Westerschouwen fue en tiempos pasados un gran puerto pesquero. Sus naves atravesaban en todas direcciones el mar del Norte y traían ricos cargamentos de pescado. Esto hizo que sus habitantes se volvieran tan soberbios por su gran conocimiento del mar, que frecuentemente solían decir: «Nosotros somos los dueños del mar. ¿En qué parte del mundo se puede encontrar unos pescadores como los de Westerschouwen?»
Un día que un grupo de estos pescadores estaba en sus botes, mar adentro, al sacar las redes encontraron en ellas una hermosa sirena.
- ¡Oh, dejadme escapar, buena gente! - suplicó.
Pero los pescadores, insensibles a los ruegos de la sirena, la metieron en la barca, para llevarla a tierra y enseñarla a la gente de su pueblo.
En el camino se fueron burlando de ella despiadadamente.
- ¡Por favor - repetía la sirena -, dejadme marchar, que yo sabré recompensaros!
Pero por toda respuesta los pescadores reían estrepitosamente de sus ofrecimientos.
Entonces una voz desgarradora se dejó oír desde lo profundo del mar.
- ¡Es el tritón! - exclamaron los pescadores, con una risa burlona -. Miradle: allí está flotando, con su pequeño en brazos.
Efectivamente, el tritón surgía del agua con su cabellera verde, como las olas, y con el rostro cobrizo. En brazos llevaba a su hijito. Al verlos, la sirena extendió sus brazos amorosamente hacia ellos.

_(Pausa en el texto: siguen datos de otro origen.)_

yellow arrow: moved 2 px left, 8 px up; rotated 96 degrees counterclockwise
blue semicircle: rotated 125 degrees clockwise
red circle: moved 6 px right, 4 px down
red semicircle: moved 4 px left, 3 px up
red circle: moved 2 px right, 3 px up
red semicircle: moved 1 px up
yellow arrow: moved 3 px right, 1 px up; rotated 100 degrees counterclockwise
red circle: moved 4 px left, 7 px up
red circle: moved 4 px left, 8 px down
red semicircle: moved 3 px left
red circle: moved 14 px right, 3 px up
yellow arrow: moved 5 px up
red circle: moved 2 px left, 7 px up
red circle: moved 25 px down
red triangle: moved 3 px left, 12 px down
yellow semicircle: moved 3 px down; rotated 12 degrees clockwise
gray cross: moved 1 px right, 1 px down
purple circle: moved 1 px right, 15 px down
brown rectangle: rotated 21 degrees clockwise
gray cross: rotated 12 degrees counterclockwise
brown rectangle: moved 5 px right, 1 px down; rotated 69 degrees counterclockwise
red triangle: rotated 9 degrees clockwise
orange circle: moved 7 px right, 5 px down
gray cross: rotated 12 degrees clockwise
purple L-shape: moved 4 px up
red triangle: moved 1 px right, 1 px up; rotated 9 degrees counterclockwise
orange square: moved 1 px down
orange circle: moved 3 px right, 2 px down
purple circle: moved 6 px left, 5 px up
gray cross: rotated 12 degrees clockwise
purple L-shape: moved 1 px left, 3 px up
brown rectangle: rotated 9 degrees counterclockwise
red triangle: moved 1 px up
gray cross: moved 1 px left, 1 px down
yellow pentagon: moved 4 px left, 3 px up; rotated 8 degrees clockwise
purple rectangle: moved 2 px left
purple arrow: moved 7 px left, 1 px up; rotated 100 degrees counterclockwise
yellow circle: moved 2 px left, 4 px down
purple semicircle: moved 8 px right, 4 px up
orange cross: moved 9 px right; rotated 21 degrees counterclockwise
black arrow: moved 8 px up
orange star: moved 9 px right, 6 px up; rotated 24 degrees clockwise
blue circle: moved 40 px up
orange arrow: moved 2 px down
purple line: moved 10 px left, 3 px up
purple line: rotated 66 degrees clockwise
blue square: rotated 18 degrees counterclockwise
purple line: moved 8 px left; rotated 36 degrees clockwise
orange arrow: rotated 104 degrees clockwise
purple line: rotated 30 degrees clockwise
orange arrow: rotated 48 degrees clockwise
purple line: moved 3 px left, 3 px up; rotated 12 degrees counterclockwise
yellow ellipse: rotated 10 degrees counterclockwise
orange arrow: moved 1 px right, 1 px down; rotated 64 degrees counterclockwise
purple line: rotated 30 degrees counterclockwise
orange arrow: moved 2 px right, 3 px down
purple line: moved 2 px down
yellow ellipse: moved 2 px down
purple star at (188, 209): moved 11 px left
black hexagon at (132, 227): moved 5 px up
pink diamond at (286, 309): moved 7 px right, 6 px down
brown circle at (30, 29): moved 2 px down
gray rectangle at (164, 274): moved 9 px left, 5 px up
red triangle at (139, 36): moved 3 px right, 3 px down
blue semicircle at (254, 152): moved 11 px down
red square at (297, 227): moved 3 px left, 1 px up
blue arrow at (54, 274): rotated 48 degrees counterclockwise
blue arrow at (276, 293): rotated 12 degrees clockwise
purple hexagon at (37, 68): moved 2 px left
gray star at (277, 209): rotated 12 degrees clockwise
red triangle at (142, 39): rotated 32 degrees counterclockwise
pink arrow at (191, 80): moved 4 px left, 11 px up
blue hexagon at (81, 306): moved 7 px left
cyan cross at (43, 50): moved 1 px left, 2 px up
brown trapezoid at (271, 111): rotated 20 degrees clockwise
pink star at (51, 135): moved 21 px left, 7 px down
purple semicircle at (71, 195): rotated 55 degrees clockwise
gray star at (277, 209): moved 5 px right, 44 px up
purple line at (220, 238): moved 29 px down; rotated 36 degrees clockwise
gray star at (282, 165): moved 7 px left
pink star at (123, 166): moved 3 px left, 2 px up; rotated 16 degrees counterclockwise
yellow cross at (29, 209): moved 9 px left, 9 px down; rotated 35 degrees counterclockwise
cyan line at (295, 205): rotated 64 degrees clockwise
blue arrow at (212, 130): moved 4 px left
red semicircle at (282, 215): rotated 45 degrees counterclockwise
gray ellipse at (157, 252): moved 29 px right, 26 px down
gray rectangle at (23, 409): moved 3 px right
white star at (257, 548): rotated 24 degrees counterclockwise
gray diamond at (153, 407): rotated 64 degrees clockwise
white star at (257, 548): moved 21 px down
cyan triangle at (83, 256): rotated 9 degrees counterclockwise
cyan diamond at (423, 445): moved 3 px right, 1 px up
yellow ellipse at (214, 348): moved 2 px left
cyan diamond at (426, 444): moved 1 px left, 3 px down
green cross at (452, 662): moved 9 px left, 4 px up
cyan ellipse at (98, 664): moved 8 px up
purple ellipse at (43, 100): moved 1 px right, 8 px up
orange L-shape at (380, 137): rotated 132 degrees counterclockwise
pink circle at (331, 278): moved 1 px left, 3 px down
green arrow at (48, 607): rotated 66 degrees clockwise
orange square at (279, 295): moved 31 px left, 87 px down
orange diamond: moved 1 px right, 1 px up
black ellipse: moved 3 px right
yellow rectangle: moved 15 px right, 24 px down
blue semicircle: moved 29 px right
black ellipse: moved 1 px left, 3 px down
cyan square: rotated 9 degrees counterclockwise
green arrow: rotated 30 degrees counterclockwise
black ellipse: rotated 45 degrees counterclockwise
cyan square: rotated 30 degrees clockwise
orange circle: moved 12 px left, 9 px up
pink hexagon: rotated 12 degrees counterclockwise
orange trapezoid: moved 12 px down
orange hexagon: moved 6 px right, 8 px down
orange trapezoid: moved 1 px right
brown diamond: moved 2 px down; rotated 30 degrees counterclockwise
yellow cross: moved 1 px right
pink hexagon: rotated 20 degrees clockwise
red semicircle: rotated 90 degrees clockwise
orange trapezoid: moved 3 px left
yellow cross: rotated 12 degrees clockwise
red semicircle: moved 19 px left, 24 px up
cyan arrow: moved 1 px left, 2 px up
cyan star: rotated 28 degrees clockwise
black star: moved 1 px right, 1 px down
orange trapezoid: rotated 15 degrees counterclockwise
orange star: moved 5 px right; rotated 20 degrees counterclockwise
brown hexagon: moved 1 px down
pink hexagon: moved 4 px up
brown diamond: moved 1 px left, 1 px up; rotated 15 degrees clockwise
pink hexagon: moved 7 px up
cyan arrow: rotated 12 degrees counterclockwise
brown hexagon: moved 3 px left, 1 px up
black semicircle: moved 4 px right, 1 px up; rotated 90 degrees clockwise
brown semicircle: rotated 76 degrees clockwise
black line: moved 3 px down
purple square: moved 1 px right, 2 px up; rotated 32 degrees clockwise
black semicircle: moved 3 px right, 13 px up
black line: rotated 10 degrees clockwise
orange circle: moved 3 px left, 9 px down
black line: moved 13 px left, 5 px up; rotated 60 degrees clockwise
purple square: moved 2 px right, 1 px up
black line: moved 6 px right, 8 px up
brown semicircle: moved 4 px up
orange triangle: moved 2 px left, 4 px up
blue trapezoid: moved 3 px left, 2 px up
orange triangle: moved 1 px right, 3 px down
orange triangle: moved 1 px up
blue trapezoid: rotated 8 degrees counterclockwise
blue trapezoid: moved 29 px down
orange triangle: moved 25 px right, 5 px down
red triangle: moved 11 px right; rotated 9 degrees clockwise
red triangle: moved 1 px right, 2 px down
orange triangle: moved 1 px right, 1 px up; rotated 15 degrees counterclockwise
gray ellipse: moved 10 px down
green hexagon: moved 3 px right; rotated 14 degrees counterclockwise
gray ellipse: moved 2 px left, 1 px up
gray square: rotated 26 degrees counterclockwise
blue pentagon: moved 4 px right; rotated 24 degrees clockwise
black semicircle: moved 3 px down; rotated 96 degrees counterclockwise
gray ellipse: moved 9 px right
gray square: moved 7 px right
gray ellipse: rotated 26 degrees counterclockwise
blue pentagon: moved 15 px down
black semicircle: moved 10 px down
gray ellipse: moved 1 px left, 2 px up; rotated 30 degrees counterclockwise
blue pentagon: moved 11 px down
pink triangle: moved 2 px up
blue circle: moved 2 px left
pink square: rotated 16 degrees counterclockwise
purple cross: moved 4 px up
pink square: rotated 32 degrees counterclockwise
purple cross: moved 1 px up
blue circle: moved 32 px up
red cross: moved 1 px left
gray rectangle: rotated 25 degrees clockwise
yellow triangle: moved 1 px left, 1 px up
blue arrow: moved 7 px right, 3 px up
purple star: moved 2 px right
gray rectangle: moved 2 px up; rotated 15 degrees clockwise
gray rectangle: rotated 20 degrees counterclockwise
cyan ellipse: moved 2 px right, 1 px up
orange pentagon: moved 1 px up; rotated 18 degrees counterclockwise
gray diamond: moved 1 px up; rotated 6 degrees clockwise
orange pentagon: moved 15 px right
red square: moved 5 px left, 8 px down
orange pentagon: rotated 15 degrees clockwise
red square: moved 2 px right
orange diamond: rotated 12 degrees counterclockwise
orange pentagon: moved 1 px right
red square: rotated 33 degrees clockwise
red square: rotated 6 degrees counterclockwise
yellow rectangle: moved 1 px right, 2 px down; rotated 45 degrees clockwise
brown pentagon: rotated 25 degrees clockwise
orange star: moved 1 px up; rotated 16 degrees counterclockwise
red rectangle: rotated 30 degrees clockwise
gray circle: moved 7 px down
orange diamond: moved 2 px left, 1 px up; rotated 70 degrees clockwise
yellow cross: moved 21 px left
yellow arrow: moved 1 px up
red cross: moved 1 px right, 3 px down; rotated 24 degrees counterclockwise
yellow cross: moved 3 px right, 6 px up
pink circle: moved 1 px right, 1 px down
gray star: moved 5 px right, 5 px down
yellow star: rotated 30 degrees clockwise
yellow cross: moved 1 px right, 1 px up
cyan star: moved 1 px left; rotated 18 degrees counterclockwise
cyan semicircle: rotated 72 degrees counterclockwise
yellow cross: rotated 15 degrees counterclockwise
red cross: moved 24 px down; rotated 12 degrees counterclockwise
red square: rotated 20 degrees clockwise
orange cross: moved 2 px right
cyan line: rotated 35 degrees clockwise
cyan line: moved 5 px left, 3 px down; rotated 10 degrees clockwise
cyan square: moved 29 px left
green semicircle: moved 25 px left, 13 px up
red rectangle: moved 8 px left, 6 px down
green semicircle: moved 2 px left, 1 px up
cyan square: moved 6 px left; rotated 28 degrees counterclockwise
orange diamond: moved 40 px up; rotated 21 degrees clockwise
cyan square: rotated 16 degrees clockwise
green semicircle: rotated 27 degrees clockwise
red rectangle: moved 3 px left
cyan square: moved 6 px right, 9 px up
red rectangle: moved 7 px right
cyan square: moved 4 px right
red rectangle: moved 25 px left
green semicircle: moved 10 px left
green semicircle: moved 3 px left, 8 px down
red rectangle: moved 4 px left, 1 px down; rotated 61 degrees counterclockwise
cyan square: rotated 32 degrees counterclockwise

- ¡Devolvédmela! - gritó el tritón, llorando -. ¡Éramos tan felices con nuestro pequeño! ¿Qué vais a hacer con ella? ¡Morirá en cuanto toque tierra!
Pero los pescadores, sin contestarle, siguieron navegando hacia el puerto.
Una y otra vez el tritón aparecía sobre el agua, mirando con pena a su querida esposa, mientras ella, con los ojos llenos de lágrimas, trataba de contemplarlo a través de la red.
Cuando llegaron a la playa, los pescadores saltaron a tierra. Los esperaban sus mujeres e hijos, con gran alborozo. Entonces, sacando la red, la exhibieron ante todos, para que contemplaran a la sirena, mientras el tritón, en la orilla, extendiendo sus brazos con desesperación, nadaba, gritando:
- ¡Escuchadme, pescadores! Nosotros vivimos en el fondo del mar, en una casita hecha de conchas blancas, azules y doradas, que la sirena y yo hemos ido recogiendo amorosamente. Tenemos un hijito que es nuestra alegría. ¿Vais a permitir que ella muera en tierra? ¡Tened piedad!
Pero los hombres y las mujeres gritaban alegremente, sin hacerle ningún caso, mientras arrastraban a la sirena, encerrada en la red, hasta el faro próximo, donde la abandonaron. Al poco tiempo, la pobre sirena murió.
El tritón, loco de desesperación, trataba de acercarse todo lo que podía al faro, vigilando a su querida esposa, mientras los pescadores se burlaban de él, diciendo:
- ¿En qué puedes tú dañarnos? No posees espadas, ni flechas, ni nada con que hacernos mal.
El tritón no comprendía sus gritos y la dureza de sus corazones; pero tenía el suyo lleno de odio, dolor y venganza. De pronto empezó a hundirse, y de nuevo salía a la superficie transportando algas y arena. Con ellas fue rellenando los fondos de la orilla del mar, y en pocas horas las vías de salida de los barcos del puerto quedaron completamente obstruidas.
Entonces, el tritón, nadando lentamente, se alejó con su niño hacia su casita de conchas azules, blancas y doradas, y nunca más volvió a Westerschouwen.
La arena y las algas, lenta y silenciosamente, iban siendo arrojadas a la playa por la marea, llegando a bloquear el puerto y encallando las embarcaciones que se hallaban en él.
Poco después, las tempestades v el viento empujaban la arena hasta cubrir las casas y las calles de Westerschouwen. Hasta que al fin tan imposible se hizo allí la vida, que los orgullosos pescadores tuvieron que abandonar la ciudad.
Sin embargo, la arena no invadió el faro, donde la sirena había muerto, y las olas, que tenían el color del pelo del tritón, siguieron meciendo dulcemente aquellos lugares.